Co-founder of Atari Inc. (1937–2018)

Samuel Frederick "Ted" Dabney Jr. (May 2, 1937 – May 26, 2018) was an American electrical engineer, and the co-founder, alongside Nolan Bushnell, of Atari, Inc. He is recognized as developing the basics of video circuitry principles that were used for Computer Space and later Pong, one of the first and most successful arcade games.
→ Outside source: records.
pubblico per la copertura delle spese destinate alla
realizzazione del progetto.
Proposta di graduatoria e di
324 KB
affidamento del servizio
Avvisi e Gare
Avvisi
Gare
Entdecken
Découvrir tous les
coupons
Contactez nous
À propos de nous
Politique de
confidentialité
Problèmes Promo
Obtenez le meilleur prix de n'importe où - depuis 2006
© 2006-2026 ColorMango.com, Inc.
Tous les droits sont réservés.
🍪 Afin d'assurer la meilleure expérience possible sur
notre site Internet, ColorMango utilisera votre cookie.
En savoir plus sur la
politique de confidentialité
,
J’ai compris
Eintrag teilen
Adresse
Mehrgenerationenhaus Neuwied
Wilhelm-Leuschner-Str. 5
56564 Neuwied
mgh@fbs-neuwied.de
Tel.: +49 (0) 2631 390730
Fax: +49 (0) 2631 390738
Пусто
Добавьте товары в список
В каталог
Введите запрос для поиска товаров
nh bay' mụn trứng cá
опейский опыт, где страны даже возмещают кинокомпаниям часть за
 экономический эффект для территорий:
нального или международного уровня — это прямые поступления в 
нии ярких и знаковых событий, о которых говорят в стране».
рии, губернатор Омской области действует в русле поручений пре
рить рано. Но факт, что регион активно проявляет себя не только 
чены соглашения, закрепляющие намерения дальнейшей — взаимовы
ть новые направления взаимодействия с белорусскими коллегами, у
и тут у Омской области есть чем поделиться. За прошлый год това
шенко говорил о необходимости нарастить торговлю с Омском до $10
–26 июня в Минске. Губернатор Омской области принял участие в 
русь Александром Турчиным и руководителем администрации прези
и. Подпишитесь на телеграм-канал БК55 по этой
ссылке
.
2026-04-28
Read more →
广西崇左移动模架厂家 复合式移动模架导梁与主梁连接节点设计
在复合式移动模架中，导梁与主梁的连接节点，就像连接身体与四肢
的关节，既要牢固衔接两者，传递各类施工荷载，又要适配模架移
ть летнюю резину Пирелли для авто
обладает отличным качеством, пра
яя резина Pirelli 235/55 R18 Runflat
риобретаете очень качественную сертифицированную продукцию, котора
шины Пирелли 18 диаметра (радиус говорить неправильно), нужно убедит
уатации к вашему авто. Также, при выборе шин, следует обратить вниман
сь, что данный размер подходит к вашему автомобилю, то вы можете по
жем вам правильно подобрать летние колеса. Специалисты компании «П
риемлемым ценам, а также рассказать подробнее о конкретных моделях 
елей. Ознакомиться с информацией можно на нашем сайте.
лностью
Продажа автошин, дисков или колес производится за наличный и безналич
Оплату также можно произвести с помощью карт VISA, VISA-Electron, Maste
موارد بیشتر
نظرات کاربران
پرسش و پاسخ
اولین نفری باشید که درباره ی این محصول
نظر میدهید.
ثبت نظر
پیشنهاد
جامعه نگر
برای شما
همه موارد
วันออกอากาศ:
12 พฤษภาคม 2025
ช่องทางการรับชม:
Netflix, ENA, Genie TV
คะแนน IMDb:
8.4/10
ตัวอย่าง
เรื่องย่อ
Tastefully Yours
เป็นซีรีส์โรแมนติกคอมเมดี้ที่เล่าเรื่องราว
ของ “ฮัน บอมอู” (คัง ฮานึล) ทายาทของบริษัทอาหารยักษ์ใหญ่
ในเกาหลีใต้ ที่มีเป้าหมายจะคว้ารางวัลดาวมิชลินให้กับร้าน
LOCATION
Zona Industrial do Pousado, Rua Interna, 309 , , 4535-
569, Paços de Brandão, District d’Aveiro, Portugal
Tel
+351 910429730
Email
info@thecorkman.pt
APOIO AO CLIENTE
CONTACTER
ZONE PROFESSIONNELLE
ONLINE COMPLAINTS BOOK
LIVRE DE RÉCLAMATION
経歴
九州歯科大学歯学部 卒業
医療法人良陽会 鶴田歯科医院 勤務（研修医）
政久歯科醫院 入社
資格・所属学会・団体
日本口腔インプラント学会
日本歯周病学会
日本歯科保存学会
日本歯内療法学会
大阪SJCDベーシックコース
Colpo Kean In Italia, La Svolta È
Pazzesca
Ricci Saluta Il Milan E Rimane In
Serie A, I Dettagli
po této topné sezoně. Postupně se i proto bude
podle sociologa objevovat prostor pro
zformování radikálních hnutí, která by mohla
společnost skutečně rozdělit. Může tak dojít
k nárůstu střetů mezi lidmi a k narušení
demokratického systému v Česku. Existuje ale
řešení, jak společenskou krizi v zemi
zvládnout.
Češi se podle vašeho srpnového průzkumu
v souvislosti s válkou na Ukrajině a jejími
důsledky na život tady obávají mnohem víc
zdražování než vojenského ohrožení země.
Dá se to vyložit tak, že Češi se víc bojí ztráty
==Education and early career==
Dabney was born in San Francisco, California, to Irma and Samuel Frederick Dabney. His parents divorced while he was young and he was subsequently raised by his father. One of several schools that he attended was John A. O'Connell High School of Technology, where he studied trade drafting, which led to him getting a job with the California Department of Transportation while still a teenager. He eventually got his high school diploma from San Mateo High School; Dabney credited a math teacher named Walker there who got him interested in the electronics and computing areas. He then had a summer position with a local surveyor company, but when the work dried up by the winter, he was let go, and he enlisted in the United States Marine Corps. During his three years in the Corps he took courses on electronics, giving him an interest in the area. He was able to leave the Corps as he had been admitted into San Francisco State University, but since he did not have the funds to support his education, he instead took a job with Bank of America based on his electronics experience, where he kept the Electronic Recording Machine, Accounting operational.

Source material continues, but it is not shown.